I'm curious about the PhD angle. You don't need an MFA to get into a PhD program; dropping out of an MFA program isn't going to hurt your chances necessarily getting into a PhD program either.

Also, PhD programs can be vicious like this and worse, all the more so when funding is unevenly distributed. In fact I'd bet unequal funding is causing some of the viciousness around you.

My sense is that you are somewhat isolated from others in your field and need to know more about graduate admissions for PhD programs. You need to ask questions like this of people in other MFA programs, perhaps on a field-specific forums. Approach a former mentor, even if many years have gone by.

The answer to the question about the primary seminar depends entirely on how other programs regard that decision, and how potential PhD programs would see it. The sources I just listed will have the answer.

If it were me, I'd drop out of the program. For the record I'm a history prof.
posted by vincele at 7:59 PM on August 25, 2009

Can you take a semester off, and be off-sync with the mentioned people? If the courses are not offered next semester, how about a full year? You can use this time to work/write/etc, and go back next year, with new people.
posted by PercussivePaul at 8:15 PM on August 25, 2009 [3 favorites]

Is there another section into which you can transfer? My program had four. The program assoiciate was very understanding when I made it clear I did not want to be put in the same section with one of the more difficult students---two semesters with him had been more than enough.
posted by brujita at 10:03 PM on August 25, 2009

I have the same issue as LobsterMitten and others, it's very hard to advise when we don't know what you want to do in the future. This is my mantra, but if it's education advice that you seek, post this to the relevant fora in the Chronicle of Higher Ed.
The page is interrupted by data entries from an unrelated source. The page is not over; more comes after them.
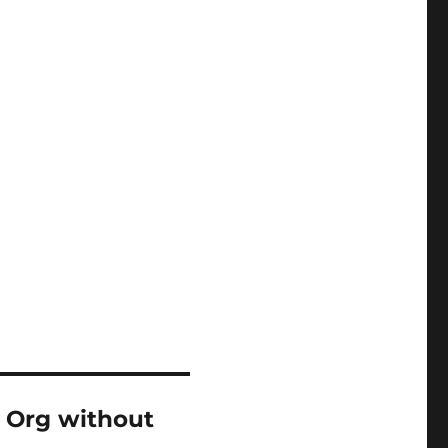
 Org without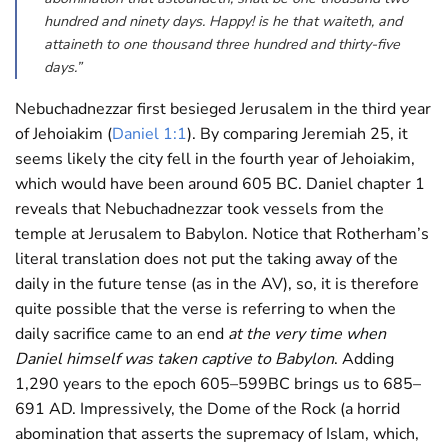
hundred and ninety days. Happy! is he that waiteth, and
attaineth to one thousand three hundred and thirty-five
days.”
Nebuchadnezzar first besieged Jerusalem in the third year
of Jehoiakim (
Daniel 1:1
). By comparing Jeremiah 25
, it
seems likely the city fell in the fourth year of Jehoiakim,
which would have been around 605 BC. Daniel chapter 1
reveals that Nebuchadnezzar took vessels from the
temple at Jerusalem to Babylon. Notice that Rotherham’s
literal translation does not put the taking away of the
daily in the future tense (as in the AV), so, it is therefore
quite possible that the verse is referring to when the
daily sacrifice came to an end
at the very time when
Daniel himself was taken captive to Babylon
. Adding
1,290 years to the epoch 605–599BC brings us to 685–
691 AD. Impressively, the Dome of the Rock (a horrid
abomination that asserts the supremacy of Islam, which,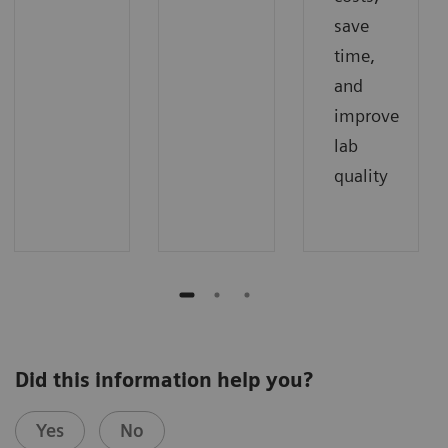
save
time,
and
improve
lab
quality
Did this information help you?
Yes
No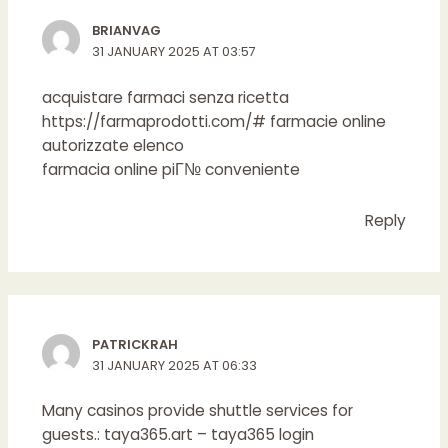
BRIANVAG
31 JANUARY 2025 AT 03:57
acquistare farmaci senza ricetta
https://farmaprodotti.com/#
farmacie online
autorizzate elenco
farmacia online piГ№ conveniente
Reply
PATRICKRAH
31 JANUARY 2025 AT 06:33
Many casinos provide shuttle services for
guests.:
taya365.art
– taya365 login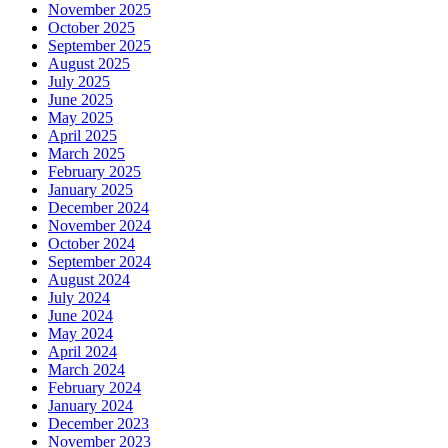
November 2025
October 2025
September 2025
August 2025
July 2025
June 2025
May 2025
April 2025
March 2025
February 2025
January 2025
December 2024
November 2024
October 2024
September 2024
August 2024
July 2024
June 2024
May 2024
April 2024
March 2024
February 2024
January 2024
December 2023
November 2023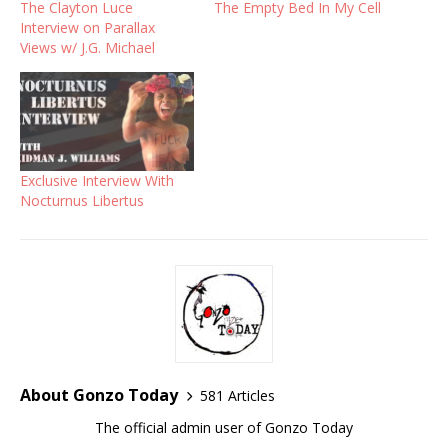
The Clayton Luce
The Empty Bed In My Cell
Interview on Parallax
Views w/ J.G. Michael
Exclusive Interview With
Nocturnus Libertus
About Gonzo Today
581 Articles
The official admin user of Gonzo Today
As far as the present is concerned, I would just tough it out until you get your MFA. Of course, if you do intend to do a PhD, this might not be necessary. Then again, standard advice for a people thinking of doing a PhD in the humanities is: don't. So without knowing more, any advice is going to be pretty circular.
posted by ob at 7:18 AM on August 26, 2009

My understanding is that MFAs help position individuals to get work as writers and get published.

Nah, that's how they're sold, but they don't really deliver for most people.

What MFA as a degree does is give you a credential to teach writing to others.

I would suggest option 3: find a professor in the MFA program who doesn't like the crazy attitude shit, tell him or her your problems, and ask him or her to do an independent study with you.